One of the most valuable conversations on the Newsroom Initiative each month is a check-in with the advisory council to hear what is on the minds of newsroom leaders who help me steer the INMA Newsroom Initiative to where the industry needs it to go.
Some of the issues that come up are: How fast can I move my organisation to focus on digital while keeping revenue and audience interest as long as it generates revenue, almost perpetually in our business? Others — like concerned about what newsrooms say is clear evidence Facebook is turning news down or off — are newer.
All of the issues, of course, sit within one or sometimes all of the pillars of the Newsroom Initiative: business models for journalism (knowing what business you are really in and how to contribute to it); creating high-value journalism (the trust questions about what news matters and audiences value); and impact and influence (the cultural questions).
Almost the point of the Newsroom Initiative is to check whether we are asking the right questions, creating the correct incentives for journalism teams, serving audiences, and tackling the most difficult challenges rather than leaving them to successors.

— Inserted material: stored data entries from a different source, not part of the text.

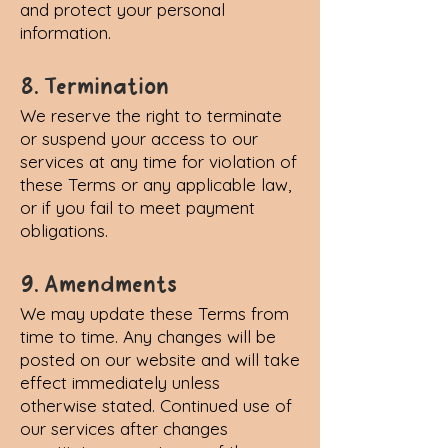
and protect your personal
information.
8. Termination
We reserve the right to terminate
or suspend your access to our
services at any time for violation of
these Terms or any applicable law,
or if you fail to meet payment
obligations.
9. Amendments
We may update these Terms from
time to time. Any changes will be
posted on our website and will take
effect immediately unless
otherwise stated. Continued use of
our services after changes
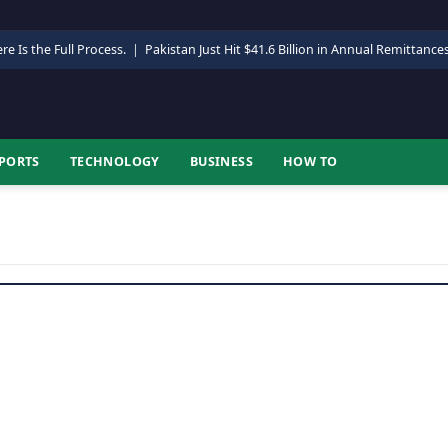
re Is the Full Process.
|
Pakistan Just Hit $41.6 Billion in Annual Remittance
PORTS
TECHNOLOGY
BUSINESS
HOW TO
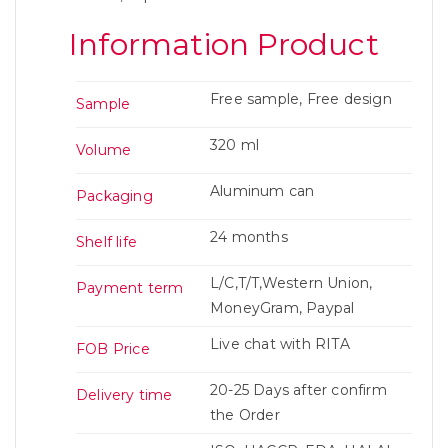
Information Product
Free sample, Free design
Sample
320 ml
Volume
Aluminum can
Packaging
24 months
Shelf life
L/C,T/T,Western Union,
Payment term
MoneyGram, Paypal
Live chat with RITA
FOB Price
20-25 Days after confirm
Delivery time
the Order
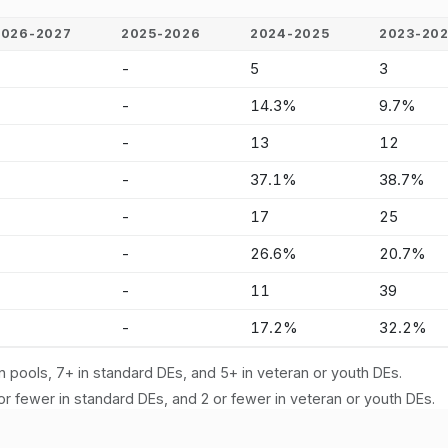
2026-2027
2025-2026
2024-2025
2023-20
-
-
5
3
-
-
14.3%
9.7%
-
-
13
12
-
-
37.1%
38.7%
-
-
17
25
-
-
26.6%
20.7%
-
-
11
39
-
-
17.2%
32.2%
n pools, 7+ in standard DEs, and 5+ in veteran or youth DEs.
or fewer in standard DEs, and 2 or fewer in veteran or youth DEs.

Here are some of the issues that were raised in the last call with the advisory council, with my views where I have them in italics:
Newsroom leaders say they still see their companies losing advertising revenue to the Big Tech platforms. Everyone knows this is not new but with a stronger focus on revenue as advertising markets appear to be weakening in many markets it is top of mind for many. See more in the INMA Advertising Initiative.
Publishers believe they are seeing less search traffic from Google and a near-complete collapse in traffic to news sites from Facebook. The Facebook fall is no surprise given its clear determination to downrate news in feeds and eliminate it entirely in markets like Canada, where what Meta sees as unworkable legislation would require it to pay for content regardless of who posted it. Interestingly, an analysis of 5,500 publishers this week by analyst Thomas Baekdal suggests social still accounted for 18.1% of visits to publisher sites in September, but that represented a significant fall for many. Read what my INMA colleague Greg Piechota of the Readers First Initiative has to say on this.

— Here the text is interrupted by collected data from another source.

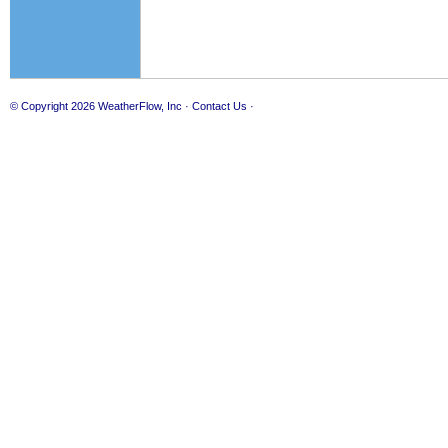
© Copyright 2026
WeatherFlow, Inc
·
Contact Us
·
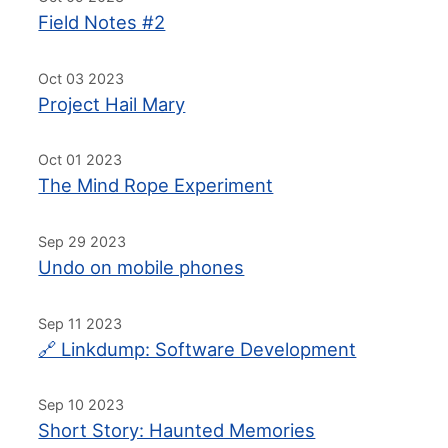
Field Notes #2
Oct 03 2023
Project Hail Mary
Oct 01 2023
The Mind Rope Experiment
Sep 29 2023
Undo on mobile phones
Sep 11 2023
🔗 Linkdump: Software Development
Sep 10 2023
Short Story: Haunted Memories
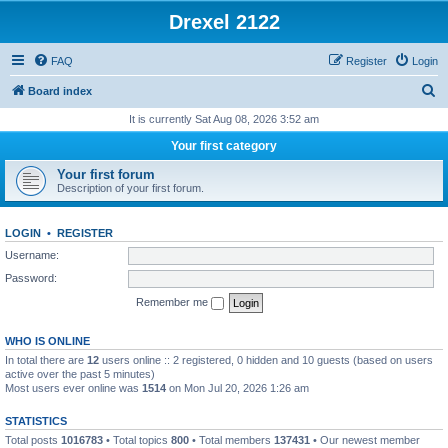
Drexel 2122
FAQ
Register
Login
S
Board index
e
It is currently Sat Aug 08, 2026 3:52 am
a
Your first category
r
Your first forum
c
Description of your first forum.
h
LOGIN
•
REGISTER
Username:
Password:
Remember me
WHO IS ONLINE
In total there are
12
users online :: 2 registered, 0 hidden and 10 guests (based on users
active over the past 5 minutes)
Most users ever online was
1514
on Mon Jul 20, 2026 1:26 am
STATISTICS
Total posts
1016783
• Total topics
800
• Total members
137431
• Our newest member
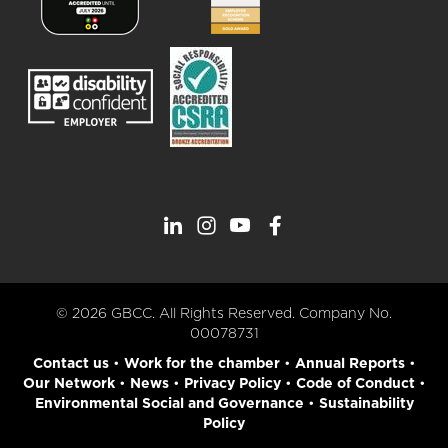
© 2026 GBCC. All Rights Reserved. Company No.
00078731
Contact us
•
Work for the chamber
•
Annual Reports
•
Our Network
•
News
•
Privacy Policy
•
Code of Conduct
•
Environmental Social and Governance
•
Sustainability
Policy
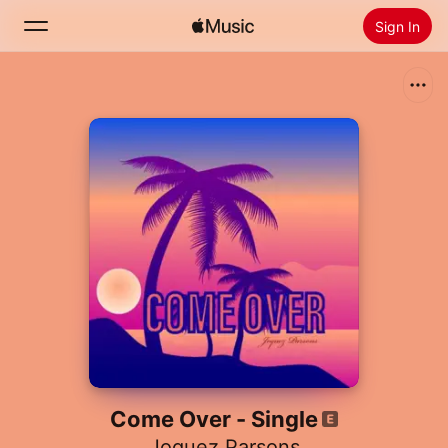
Sign In
Search
Home
New
Install Apple Music
Radio
Come Over - Single
Joquez Parsons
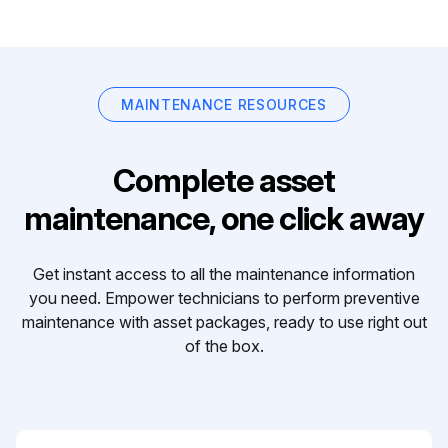
MAINTENANCE RESOURCES
Complete asset
maintenance, one click away
Get instant access to all the maintenance information
you need. Empower technicians to perform preventive
maintenance with asset packages, ready to use right out
of the box.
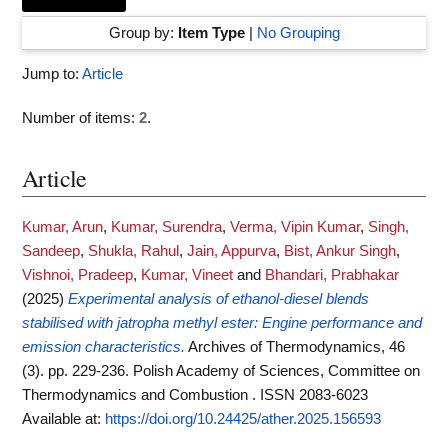
Group by:
Item Type
|
No Grouping
Jump to:
Article
Number of items:
2
.
Article
Kumar, Arun
,
Kumar, Surendra
,
Verma, Vipin Kumar
,
Singh,
Sandeep
,
Shukla, Rahul
,
Jain, Appurva
,
Bist, Ankur Singh
,
Vishnoi, Pradeep
,
Kumar, Vineet
and
Bhandari, Prabhakar
(2025)
Experimental analysis of ethanol-diesel blends
stabilised with jatropha methyl ester: Engine performance and
emission characteristics.
Archives of Thermodynamics, 46
(3). pp. 229-236. Polish Academy of Sciences, Committee on
Thermodynamics and Combustion . ISSN 2083-6023
Available at:
https://doi.org/10.24425/ather.2025.156593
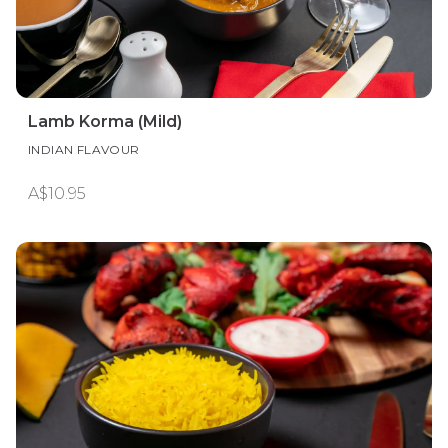
Lamb Korma (Mild)
INDIAN FLAVOUR
A$10.95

A sense that increasing use of AI in Google might be making SEO less effective. Risk that newsrooms take their eye off the ball in SEO with attention shifting to AI but it remains a critical driver of significant traffic and news readers. The Baekdal report also concurs that search is delivering less traffic but attributes that to consumer choice and tiredness with news. Search still accounts for 36.5% of visits so it is clearly way too early to stop working hard on your SEO programme. See the report we did on this for the Newsroom Initiative. It is still totally relevant: How Newsrooms Succeed In Search.

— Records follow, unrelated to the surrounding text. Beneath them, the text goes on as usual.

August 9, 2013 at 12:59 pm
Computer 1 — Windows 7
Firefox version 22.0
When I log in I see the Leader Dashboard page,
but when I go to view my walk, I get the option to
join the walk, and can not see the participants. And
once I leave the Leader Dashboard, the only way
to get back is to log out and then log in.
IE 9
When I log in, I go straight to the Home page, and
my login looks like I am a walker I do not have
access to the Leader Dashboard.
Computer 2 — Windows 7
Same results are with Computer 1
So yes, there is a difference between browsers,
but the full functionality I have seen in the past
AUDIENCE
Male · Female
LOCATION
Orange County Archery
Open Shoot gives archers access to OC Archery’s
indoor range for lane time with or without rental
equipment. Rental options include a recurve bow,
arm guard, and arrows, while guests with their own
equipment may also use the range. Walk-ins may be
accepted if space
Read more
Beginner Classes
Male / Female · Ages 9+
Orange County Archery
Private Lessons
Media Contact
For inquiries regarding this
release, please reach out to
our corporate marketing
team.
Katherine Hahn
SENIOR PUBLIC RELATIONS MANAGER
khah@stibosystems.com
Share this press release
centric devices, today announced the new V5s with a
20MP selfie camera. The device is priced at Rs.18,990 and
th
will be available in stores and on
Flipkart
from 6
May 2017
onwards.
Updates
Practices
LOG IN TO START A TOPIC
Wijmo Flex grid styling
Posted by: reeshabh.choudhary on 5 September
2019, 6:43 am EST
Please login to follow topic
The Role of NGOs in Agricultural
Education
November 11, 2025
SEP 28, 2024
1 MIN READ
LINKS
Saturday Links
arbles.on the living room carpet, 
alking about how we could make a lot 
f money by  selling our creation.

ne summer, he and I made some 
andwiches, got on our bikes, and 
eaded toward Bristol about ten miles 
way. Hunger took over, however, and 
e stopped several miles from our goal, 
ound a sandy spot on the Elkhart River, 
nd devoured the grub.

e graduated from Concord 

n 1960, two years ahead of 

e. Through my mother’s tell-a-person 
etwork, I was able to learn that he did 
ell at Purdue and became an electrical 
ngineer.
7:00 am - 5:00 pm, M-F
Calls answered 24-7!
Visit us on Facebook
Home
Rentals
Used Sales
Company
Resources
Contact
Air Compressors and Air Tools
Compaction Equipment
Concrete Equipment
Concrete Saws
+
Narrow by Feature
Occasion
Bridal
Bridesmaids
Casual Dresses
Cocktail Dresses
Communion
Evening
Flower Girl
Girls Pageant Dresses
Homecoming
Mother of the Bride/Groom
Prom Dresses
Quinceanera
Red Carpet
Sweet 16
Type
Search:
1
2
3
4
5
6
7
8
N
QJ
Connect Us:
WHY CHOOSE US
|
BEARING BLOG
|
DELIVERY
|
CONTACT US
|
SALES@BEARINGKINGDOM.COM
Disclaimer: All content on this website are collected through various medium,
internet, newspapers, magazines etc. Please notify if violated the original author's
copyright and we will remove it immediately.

A focus on first-party data seemed only now to be truly gathering pace. The European GDPR rules supposed to improve consumer ownership and privacy may have backfired — somewhat making it actually harder to maintain first-party relationships and causing consumers to engage less with news sites that request access to their data. See an April master class presentation from the INMA Advertising Initiative on first-party data.
Publishers report ongoing sharp falls in newspaper revenue, but just as importantly, ongoing cost pressure and the difficulty even maintaining press plants.
At the same time, revenue from newspapers remains critical in many cases. That all adds up to make a more bold move towards digital newsrooms and away from a focus on newspaper production more difficult we know it has to happen.
Strong agreement on the need for journalists to better understand the business models their work supports and how they can contribute to meeting user needs — including the obligation as practiced at Reuters and Bloomberg to visit readers and clients. When did you last meet the people who read your publication or advertise in it? How do you know you are meeting user needs if you’re not talking to them?